Chicaroni teria telefonado nove vezes para Cirillo entre os dias 4 de junho e 7 de julho, pouco antes de a operação SATIAGRAHA ser iniciada. Agora Gilmar Mendes pediu a PGR (Procuradoria Geral da República) que investigue a fundo para apurar os fatos.
Na época de FHC, nós simples mortais, não tínhamos informações, muito menos desconfiávamos de Desembargadores Federais e Juízes Federais vendendo sentenças. O Juiz Federal João Carlos da Rocha Matos, encontra-se preso até hoje. Sendo negado vários pedidos de HC (Hábeas Corpus), outros magistrados foram liberados por falta de provas.

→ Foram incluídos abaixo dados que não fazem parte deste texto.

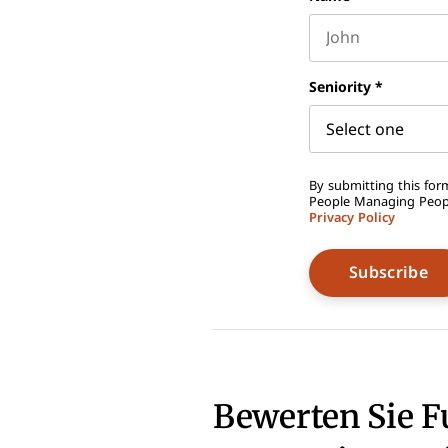
First name
Seniority
*
By submitting this form
People Managing People
Privacy Policy
Bewerten Sie F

Agora o STF irá atender ao pedido do MPF, para apurar as irregularidades do ministro do STJ Paulo Madina, com a possibilidade de ser processado. Na época do Doutor: Paulo Lacerda como diretor geral da PF, pau que dava em Chico, dava em Francisco também. Mas agora só dá em Chico. Uma coisa incrível é como um homem que foi Governador pelo PT e presidente do PT, agora é ministro da justiça?
O próprio diretor geral da PF Luiz Fernando Corrêa é sindicalista e amigo do LULA. Na época de FHC existia um dedo por trás das maracutaias do governo, nesse momento não existe um dedo, e sim, nove dedos por trás dessa vergonha. Sim, os nove dedos do LULA. Será que o Daniel Dantas não bancou a reeleição do nove dedos? Então, qual seria o motivo de protegê-lo? E se pedissem a quebra de sigilo telefônico e bancário do senhor Gilmar Mendes? Tenho certeza que não daria uma mini série, e sim, um filme de longa metragem. De investigador a investigado, caso do Delegado Federal Protógenes Queirós.
A própria Pf invadindo sua residência. Procurando o quê? Os 3 bilhões do Daniel Dantas? Só falta agora investigarem o Magistrado Federal Fausto de Sanctis, e o Procurador da República Rodrigo de Grandis. Infelizmente isso só acontece por aqui, uma suprema Corte comandada por um homem que se sente como um verdadeiro Deus. Só que ele se esqueceu que DEUS não é bom nem ruim. DEUS é justo.

Como dizia o grande general Charles de Gaulle:
“O Brasil não é um país sério.”



Alessandro Barreto.
Acadêmico de Direito da Universidade Cândido Mendes.